El caso del niño que se cayó hace unos días al recinto de los gorilas en un zoo norteamericano está levantando una polémica espectacular. Uno de los gorilas se acercó al chaval y lo zarandeó, aunque en las imágenes que circulan se ve que el gorila no parece dirigirse al niño con ánimo violento o destructivo, sino más bien amistoso, o al menos todo lo amistoso que puede ser el ánimo de un simio gigante que vive en una jaula. La cosa es que el personal del zoo abatió a tiros al animal y eso ha provocado una polvareda ecologista de muchos decibelios. Como dicen los cursis, la polémica está servida. Desde el respeto máximo, este gorila y su luctuoso fallecimiento a bocajarro me importan más o menos poco, y que Dios y el ICONA me perdonen por ello. Aprovecho la ocasión para enviar un caluroso saludo a los amantes de los grandes simios de la selva. Sin embargo, al ver las imágenes del niño con el gorila he sido víctima de una sensación espantosa, una mezcla intolerable de miedo y de angustia.
Las preocupaciones que uno tiene van sustituyéndose y cambiando a lo largo de la vida. Cuando uno es joven, la salud y el dinero nos importan más bien poco. Las preocupaciones en la edad juvenil giran casi exclusivamente alrededor de la actividad termodinámica de determinadas zonas del cuerpo. Posteriormente uno empieza a sufrir dolores de cabeza por cosas que antes le importaban un pimiento, y cuando se llega a los cuarenta años nuestra escala de preocupaciones ha sufrido cambios que, al verlos de repente, todos juntos, son un compendio súbito y panorámico de la edad madura. La contemplación de estas preocupaciones nuevas es altamente deprimente. Por ejemplo: los niños. Los niños pequeños. Todos sabemos que los hijos menores de diez años centran las vidas de sus padres, y en algunos casos hay un verdadero catálogo de sensaciones nuevas que uno experimenta cuando es padre. En mi caso, las imágenes del niño caído al foso de los gorilas me han provocado un desasosiego horripilante. Ese niño era de repente un hijo mío, y me imaginaba a cualquiera de mis hijos en ese riguroso trance. Creo que mis hijos no son capaces de escalar la valla doble por la que trepó el niño norteamericano (menudo pájaro el niño, por otra parte), y esa mezcla de vagancia supina y de falta de coordinación psicomotriz de mis hijos les habría salvado. Pero yo veía al niño con el gorila y me quedaba sin respiración, a pesar de lo remoto e inviable de la situación.
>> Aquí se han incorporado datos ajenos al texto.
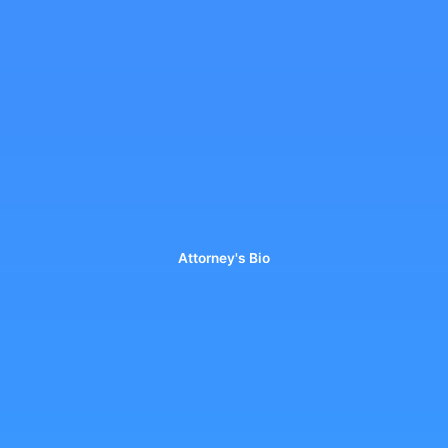
Attorney's Bio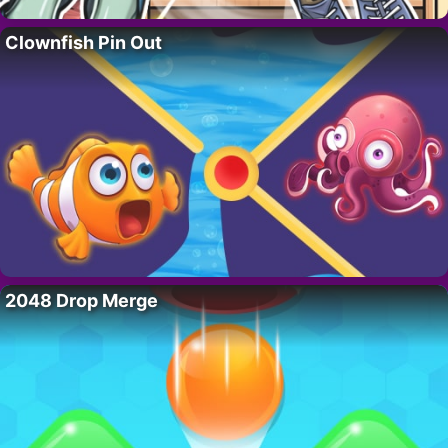
Clownfish Pin Out
2048 Drop Merge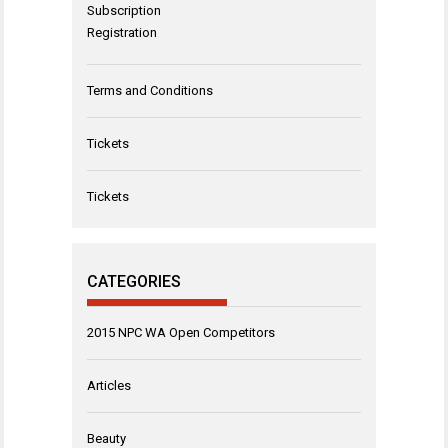
Subscription
Registration
Terms and Conditions
Tickets
Tickets
CATEGORIES
2015 NPC WA Open Competitors
Articles
Beauty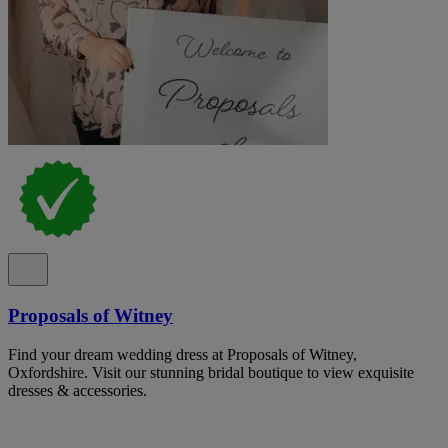
Proposals of Witney
Find your dream wedding dress at Proposals of Witney,
Oxfordshire. Visit our stunning bridal boutique to view exquisite
dresses & accessories.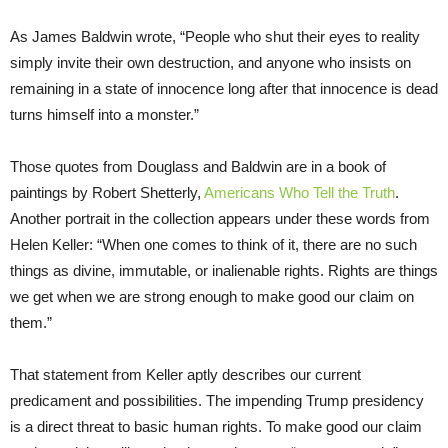
As James Baldwin wrote, “People who shut their eyes to reality
simply invite their own destruction, and anyone who insists on
remaining in a state of innocence long after that innocence is dead
turns himself into a monster.”
Those quotes from Douglass and Baldwin are in a book of
paintings by Robert Shetterly,
Americans Who Tell the Truth
.
Another portrait in the collection appears under these words from
Helen Keller: “When one comes to think of it, there are no such
things as divine, immutable, or inalienable rights. Rights are things
we get when we are strong enough to make good our claim on
them.”
That statement from Keller aptly describes our current
predicament and possibilities. The impending Trump presidency
is a direct threat to basic human rights. To make good our claim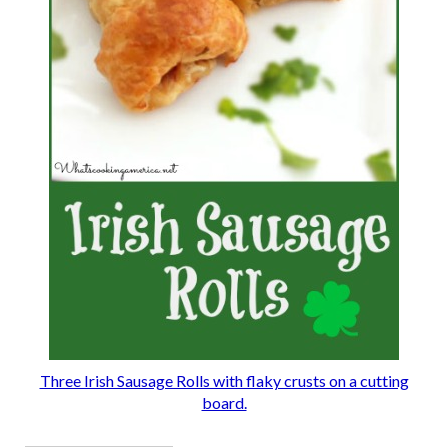
Three Irish Sausage Rolls with flaky crusts on a cutting
board.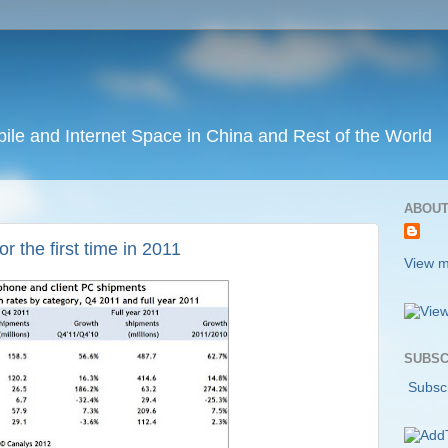
ile and Internet Space in China and Rest of the World
ABOUT
 the first time in 2011
View m
SUBSC
Subscr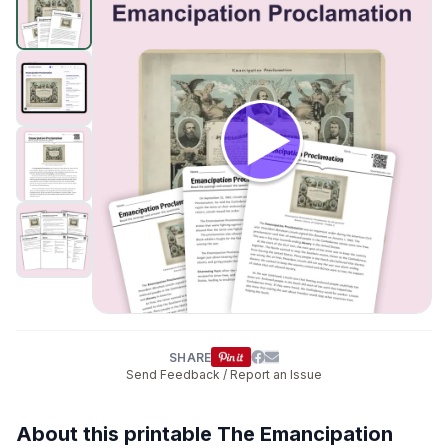
SHARE
Send Feedback / Report an Issue
About this printable The Emancipation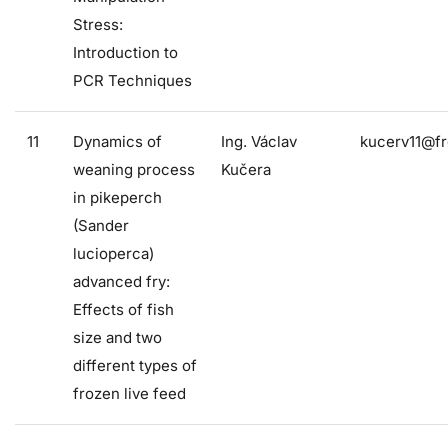
Stress:
Introduction to
PCR Techniques
11
Dynamics of
Ing. Václav
kucerv11@fr
weaning process
Kučera
in pikeperch
(Sander
lucioperca)
advanced fry:
Effects of fish
size and two
different types of
frozen live feed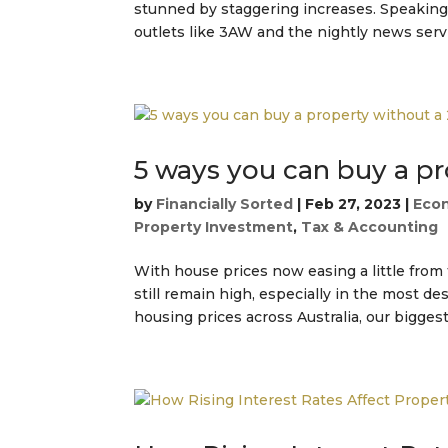
stunned by staggering increases. Speaking
outlets like 3AW and the nightly news servic
5 ways you can buy a p
by
Financially Sorted
|
Feb 27, 2023
|
Eco
Property Investment
,
Tax & Accounting
With house prices now easing a little fro
still remain high, especially in the most d
housing prices across Australia, our biggest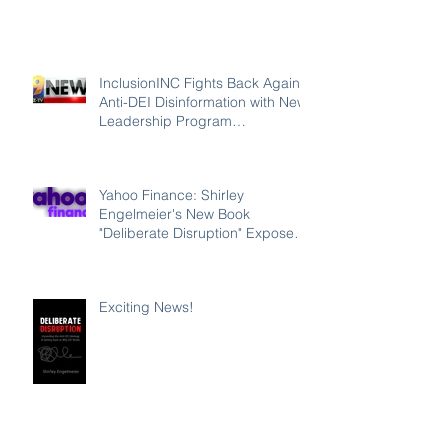
InclusionINC Fights Back Against
Anti-DEI Disinformation with New
Leadership Program
Counteracting the Lies and
Unleashing the Power of
Inclusion
Yahoo Finance: Shirley
Engelmeier's New Book
"Deliberate Disruption" Exposes
Anti-DEI Disinformation and
Reaffirms the Power of Inclusion,
Diversity and Equity
Exciting News!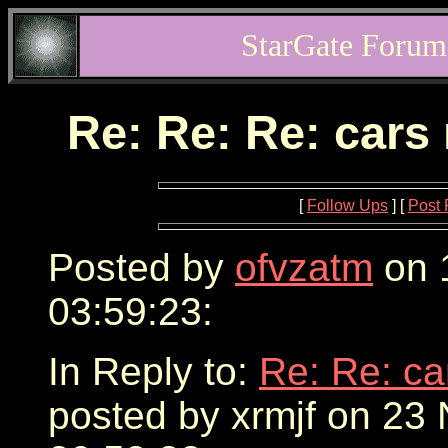
StarGate Forum
Re: Re: Re: cars
[
Follow Ups
] [
Post 
Posted by
ofvzatm
on 
03:59:23:
In Reply to:
Re: Re: ca
posted by xrmjf on 23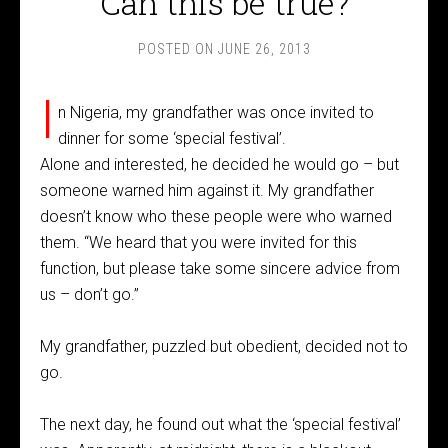
Can this be true?
POSTED ON
JUNE 26, 2013
I
n Nigeria, my grandfather was once invited to
dinner for some ‘special festival’.
Alone and interested, he decided he would go – but
someone warned him against it. My grandfather
doesn’t know who these people were who warned
them. “We heard that you were invited for this
function, but please take some sincere advice from
us – don’t go.”
My grandfather, puzzled but obedient, decided not to
go.
The next day, he found out what the ‘special festival’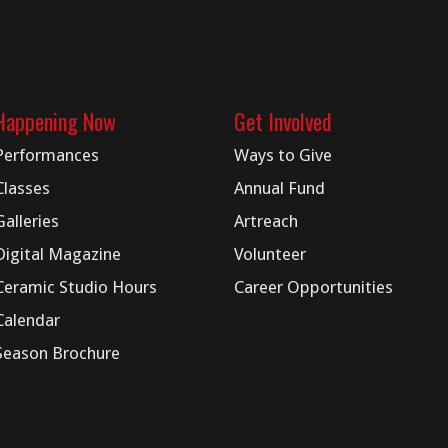
Happening Now
Get Involved
Performances
Ways to Give
Classes
Annual Fund
Galleries
Artreach
Digital
Magazine
Volunteer
Ceramic Studio Hours
Career Opportunities
Calendar
Season Brochure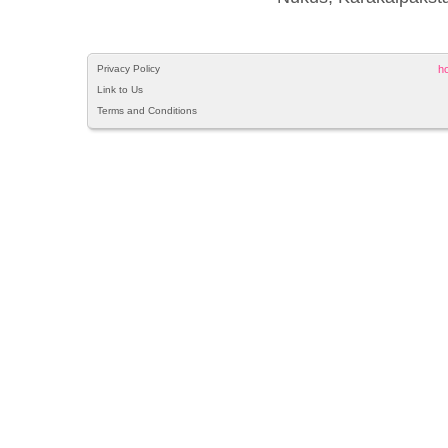
Privacy Policy
h
Link to Us
Terms and Conditions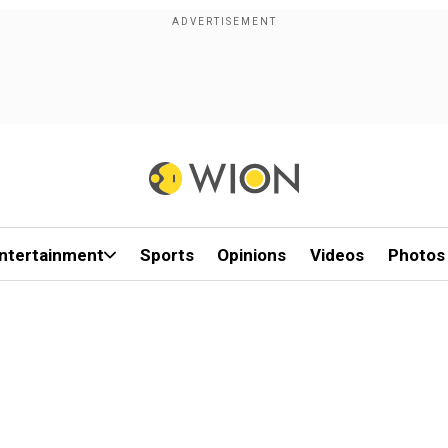
ntertainment
Sports
Opinions
Videos
Photos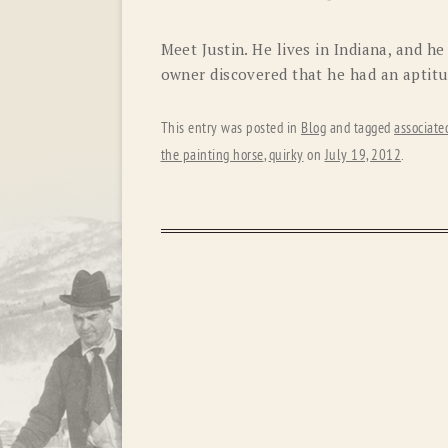
Meet Justin. He lives in Indiana, and he
owner discovered that he had an aptitu
This entry was posted in
Blog
and tagged
associate
the painting horse
,
quirky
on
July 19, 2012
.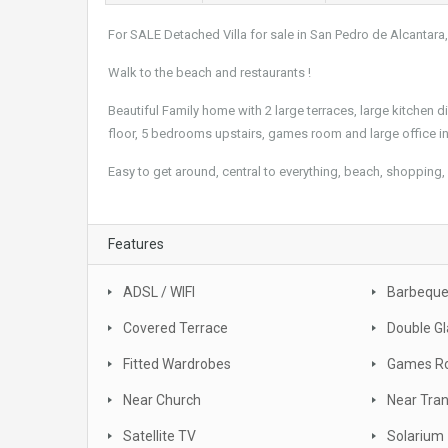
For SALE Detached Villa for sale in San Pedro de Alcantara
Walk to the beach and restaurants !
Beautiful Family home with 2 large terraces, large kitchen 
floor, 5 bedrooms upstairs, games room and large office in
Easy to get around, central to everything, beach, shopping, 
Features
ADSL / WIFI
Barbequ
Covered Terrace
Double Gl
Fitted Wardrobes
Games R
Near Church
Near Tra
Satellite TV
Solarium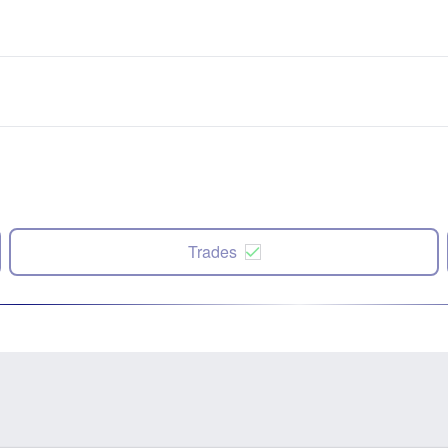
Trades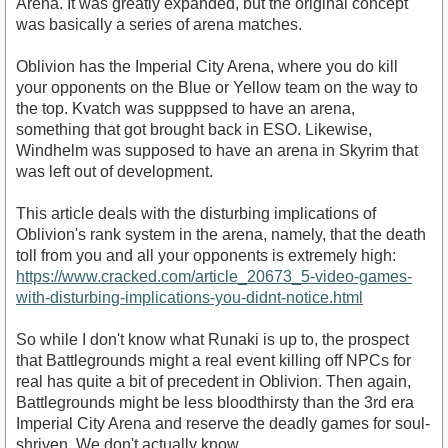
Arena. It was greatly expanded, but the original concept
was basically a series of arena matches.
Oblivion has the Imperial City Arena, where you do kill
your opponents on the Blue or Yellow team on the way to
the top. Kvatch was supppsed to have an arena,
something that got brought back in ESO. Likewise,
Windhelm was supposed to have an arena in Skyrim that
was left out of development.
This article deals with the disturbing implications of
Oblivion's rank system in the arena, namely, that the death
toll from you and all your opponents is extremely high:
https://www.cracked.com/article_20673_5-video-games-
with-disturbing-implications-you-didnt-notice.html
So while I don't know what Runaki is up to, the prospect
that Battlegrounds might a real event killing off NPCs for
real has quite a bit of precedent in Oblivion. Then again,
Battlegrounds might be less bloodthirsty than the 3rd era
Imperial City Arena and reserve the deadly games for soul-
shriven. We don't actually know.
Hace poco tuve otro episodio de angustia muy similar: estaba yo viendo la televisión y en un canal me encontré con la película italiana La Vida es Bella (1997), de Roberto Benigni, una película que casi todos los lectores conocerán, con lo que voy a ahorrarme su descripción. Yo había visto esa película en su estreno, hace casi veinte años, y me había gustado mucho. Pues bien: empecé a verla de nuevo en la tele y no tardé ni diez segundos en ponerme a llorar de forma torrencial, irrefrenable. Lloraba a caño libre, sin control. La idea de un padre explicando a su hijo que el campo de concentración en el que están es el escenario de un juego con puntuaciones y equipos es una idea que hace veinte años me pareció brillante y emotiva, pero hoy esa misma idea me provoca un nudo en la garganta, como se dice de forma muy tópica aunque gráfica. Y ojo porque uno sabe que eso es una película, y que todo es simulado, y que el señor Benigni es un cineasta; y uno también sabe que la posibilidad de verse en una situación como la del campo de concentración es, afortunadamente y de momento, una posibilidad lejana. Ahora bien: por muy remota que sea esta posibilidad, y por mucho que estemos ante una ficción evidente, la cosa es que la sola idea de que haya un niño en un campo de concentración es, para un padre más o menos blandurrio como parece que soy yo, una posibilidad que mi sistema nervioso no puede soportar. Y si además vemos al padre levantando el ánimo del niño con sonrisas y con trucos chaplinescos de prestidigitación, las lágrimas de un servidor salen a lo loco, sin medida.
Y con el gorila me ha pasado algo similar. Menos aparatoso, afortunadamente, pero horrible.
Tengo 41 años. A este ritmo de reblandecimiento sensible, no quiero pensar en cómo puedo estar si vivo un par de décadas más. La contemplación de una paloma mugrienta en el parque, o de un atardecer naranja frente al mar, podría llegar a provocarme subidas imponentes de los niveles de azúcar. Puedo empezar a ir llorando por ahí sin motivo aparente. Mi vida va a parecer una letra de una canción de José Luis Perales. Van a pensar que estoy chalado y van a querer ingresarme en una institución mental por miedo a que cause daños a alguien con el coche.
Cuando las lágrimas no me permitan dar explicaciones, espero que este escrito sirva como testimonio de mi inquietud.